Effect of Tunnel Junctions and Coulomb Blockade on Semiconducting Property of Networks of Single-Wall Carbon Nanotubes

Abstract

The optical and electrical characterization techniques were employed to demonstrate both experimentally and theoretically (parallel nonlinear resistor model) that the existence of tunnel junctions between semiconducting single-wall carbon nanotubes implies that the Coulomb blockade effect dominates their semiconducting property. Multiwall carbon nanotubes were added to a network of single-wall carbon nanotubes, and Raman spectroscopy and UV–vis–NIR spectroscopy enabled us to observe the semiconducting property of individual single-wall carbon nanotubes in a network with a high concentration of multiwall carbon nanotubes.
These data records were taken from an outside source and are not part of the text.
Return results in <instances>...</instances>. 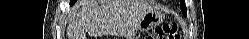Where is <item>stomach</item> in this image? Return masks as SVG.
I'll return each instance as SVG.
<instances>
[{"label":"stomach","instance_id":"obj_1","mask_svg":"<svg viewBox=\"0 0 249 39\" xmlns=\"http://www.w3.org/2000/svg\"><path fill=\"white\" fill-rule=\"evenodd\" d=\"M163 21V16L157 11L148 12L139 21V30L148 31Z\"/></svg>","mask_w":249,"mask_h":39}]
</instances>
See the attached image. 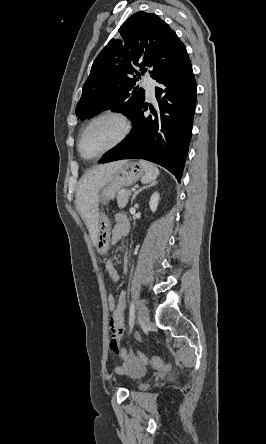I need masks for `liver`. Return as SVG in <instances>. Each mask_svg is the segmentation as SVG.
Here are the masks:
<instances>
[{
    "mask_svg": "<svg viewBox=\"0 0 266 444\" xmlns=\"http://www.w3.org/2000/svg\"><path fill=\"white\" fill-rule=\"evenodd\" d=\"M125 160L100 165L85 173L78 183L76 202L93 244L97 243L98 197L101 188L113 176Z\"/></svg>",
    "mask_w": 266,
    "mask_h": 444,
    "instance_id": "liver-1",
    "label": "liver"
}]
</instances>
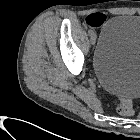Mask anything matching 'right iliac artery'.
Listing matches in <instances>:
<instances>
[{
  "mask_svg": "<svg viewBox=\"0 0 140 140\" xmlns=\"http://www.w3.org/2000/svg\"><path fill=\"white\" fill-rule=\"evenodd\" d=\"M88 34H89V35H92V34H93V30H89V31H88Z\"/></svg>",
  "mask_w": 140,
  "mask_h": 140,
  "instance_id": "82829eb1",
  "label": "right iliac artery"
}]
</instances>
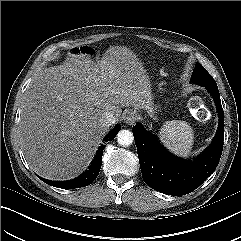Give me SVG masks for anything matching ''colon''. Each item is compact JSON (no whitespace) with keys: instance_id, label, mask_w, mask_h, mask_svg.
Wrapping results in <instances>:
<instances>
[{"instance_id":"1","label":"colon","mask_w":241,"mask_h":241,"mask_svg":"<svg viewBox=\"0 0 241 241\" xmlns=\"http://www.w3.org/2000/svg\"><path fill=\"white\" fill-rule=\"evenodd\" d=\"M189 107L191 110L194 111L198 119L205 120L208 118L209 116L208 110L205 108L202 100L199 97L197 96L192 97L189 101Z\"/></svg>"}]
</instances>
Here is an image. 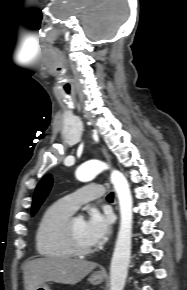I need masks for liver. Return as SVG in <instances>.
<instances>
[{"instance_id": "1", "label": "liver", "mask_w": 187, "mask_h": 290, "mask_svg": "<svg viewBox=\"0 0 187 290\" xmlns=\"http://www.w3.org/2000/svg\"><path fill=\"white\" fill-rule=\"evenodd\" d=\"M96 263L59 257H43L27 261L23 266L25 290H35L48 281L74 285L87 276Z\"/></svg>"}]
</instances>
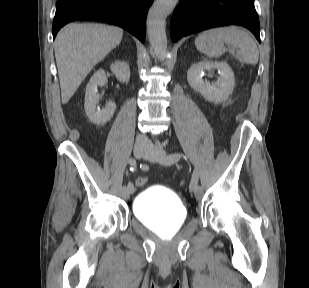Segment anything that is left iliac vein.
I'll return each mask as SVG.
<instances>
[{
    "instance_id": "1",
    "label": "left iliac vein",
    "mask_w": 309,
    "mask_h": 288,
    "mask_svg": "<svg viewBox=\"0 0 309 288\" xmlns=\"http://www.w3.org/2000/svg\"><path fill=\"white\" fill-rule=\"evenodd\" d=\"M148 153L144 156V159L149 160L150 162L156 163H164L166 158V153L160 148H148ZM195 198L200 199L203 195V189L201 186H196L195 190Z\"/></svg>"
}]
</instances>
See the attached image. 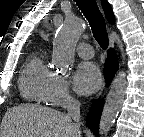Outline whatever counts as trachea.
Returning <instances> with one entry per match:
<instances>
[{"label":"trachea","mask_w":144,"mask_h":137,"mask_svg":"<svg viewBox=\"0 0 144 137\" xmlns=\"http://www.w3.org/2000/svg\"><path fill=\"white\" fill-rule=\"evenodd\" d=\"M76 3L87 18L93 32V36L102 49L108 47V34L103 15L95 0H76Z\"/></svg>","instance_id":"obj_1"}]
</instances>
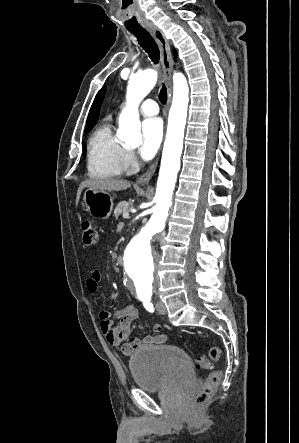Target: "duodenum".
I'll use <instances>...</instances> for the list:
<instances>
[{"instance_id":"duodenum-1","label":"duodenum","mask_w":299,"mask_h":443,"mask_svg":"<svg viewBox=\"0 0 299 443\" xmlns=\"http://www.w3.org/2000/svg\"><path fill=\"white\" fill-rule=\"evenodd\" d=\"M116 263L119 264V265L123 263V260H122L121 256H117L116 257Z\"/></svg>"}]
</instances>
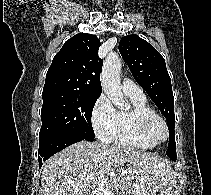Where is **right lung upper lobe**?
Masks as SVG:
<instances>
[{
  "label": "right lung upper lobe",
  "mask_w": 211,
  "mask_h": 195,
  "mask_svg": "<svg viewBox=\"0 0 211 195\" xmlns=\"http://www.w3.org/2000/svg\"><path fill=\"white\" fill-rule=\"evenodd\" d=\"M100 41L79 33L67 40L47 71L43 93L70 92L99 97L103 60L98 56Z\"/></svg>",
  "instance_id": "right-lung-upper-lobe-1"
}]
</instances>
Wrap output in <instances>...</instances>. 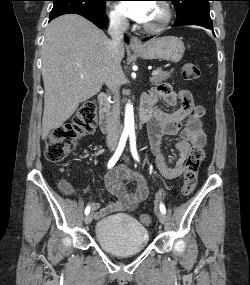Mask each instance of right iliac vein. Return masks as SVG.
Masks as SVG:
<instances>
[{"label":"right iliac vein","mask_w":250,"mask_h":285,"mask_svg":"<svg viewBox=\"0 0 250 285\" xmlns=\"http://www.w3.org/2000/svg\"><path fill=\"white\" fill-rule=\"evenodd\" d=\"M92 218H93V216H92L91 213H90V214H87L86 217H85V219H84L85 224H90V223L92 222Z\"/></svg>","instance_id":"obj_1"}]
</instances>
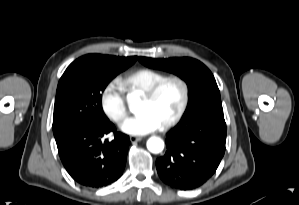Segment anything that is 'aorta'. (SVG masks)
<instances>
[{"mask_svg": "<svg viewBox=\"0 0 299 205\" xmlns=\"http://www.w3.org/2000/svg\"><path fill=\"white\" fill-rule=\"evenodd\" d=\"M128 103H129V108L131 111H134V107L137 103V98L134 95H129L128 96ZM147 148L150 152L152 153H160L164 149V141L159 138V137H151L147 141Z\"/></svg>", "mask_w": 299, "mask_h": 205, "instance_id": "obj_1", "label": "aorta"}]
</instances>
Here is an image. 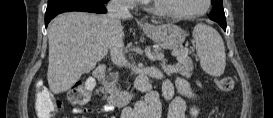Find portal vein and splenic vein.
Listing matches in <instances>:
<instances>
[{
    "mask_svg": "<svg viewBox=\"0 0 273 118\" xmlns=\"http://www.w3.org/2000/svg\"><path fill=\"white\" fill-rule=\"evenodd\" d=\"M185 50H187V49H185ZM149 58H150V59H154V57H153L152 54L149 55Z\"/></svg>",
    "mask_w": 273,
    "mask_h": 118,
    "instance_id": "1",
    "label": "portal vein and splenic vein"
}]
</instances>
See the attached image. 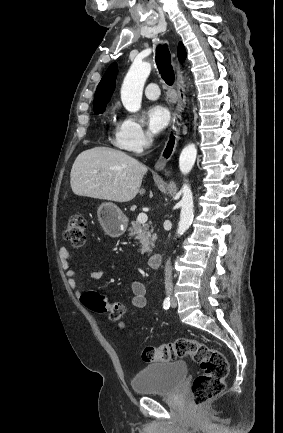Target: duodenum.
<instances>
[{
    "mask_svg": "<svg viewBox=\"0 0 283 433\" xmlns=\"http://www.w3.org/2000/svg\"><path fill=\"white\" fill-rule=\"evenodd\" d=\"M162 262V255L160 253H155L148 259V265L152 269H157L160 267Z\"/></svg>",
    "mask_w": 283,
    "mask_h": 433,
    "instance_id": "1",
    "label": "duodenum"
}]
</instances>
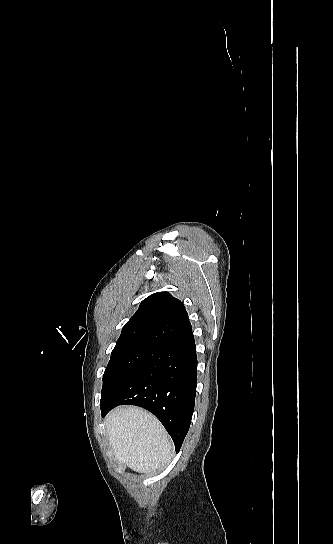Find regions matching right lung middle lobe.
Returning <instances> with one entry per match:
<instances>
[{"label":"right lung middle lobe","instance_id":"dd1d6c3e","mask_svg":"<svg viewBox=\"0 0 333 544\" xmlns=\"http://www.w3.org/2000/svg\"><path fill=\"white\" fill-rule=\"evenodd\" d=\"M151 346H132L114 349L103 375L100 407L129 380L139 365L148 357Z\"/></svg>","mask_w":333,"mask_h":544}]
</instances>
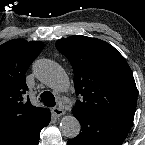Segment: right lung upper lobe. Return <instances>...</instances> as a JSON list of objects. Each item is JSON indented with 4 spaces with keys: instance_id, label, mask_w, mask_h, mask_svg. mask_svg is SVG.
<instances>
[{
    "instance_id": "right-lung-upper-lobe-1",
    "label": "right lung upper lobe",
    "mask_w": 145,
    "mask_h": 145,
    "mask_svg": "<svg viewBox=\"0 0 145 145\" xmlns=\"http://www.w3.org/2000/svg\"><path fill=\"white\" fill-rule=\"evenodd\" d=\"M42 42L10 40L0 46V141L48 110L23 100L28 90L25 73L42 51Z\"/></svg>"
}]
</instances>
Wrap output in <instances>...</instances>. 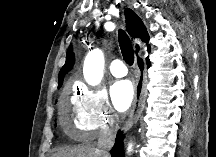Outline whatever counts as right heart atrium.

However, the field effect measurement at 300 K on the network of single-wall carbon nanotubes and the electrical tunnel current measurements over a wide temperature range (4–300 K) at different bias voltages (0.001–10 V) on all of the networks revealed that the networks can be treated as networks of disordered metallic nanoparticles and the semiconducting property of single-wall carbon nanotubes is significantly diminished. Furthermore, we demonstrate that the electron tunneling in networks of carbon nanotubes cannot be fully described by models such as Efros–Shklovskii, Mott variable range hopping, electron cotunneling, or fluctuation-induced tunneling because of the diameter and length distributions in the networks. The effect of tunnel junctions on the performance of such networks for sensing applications and field effect transistors is discussed.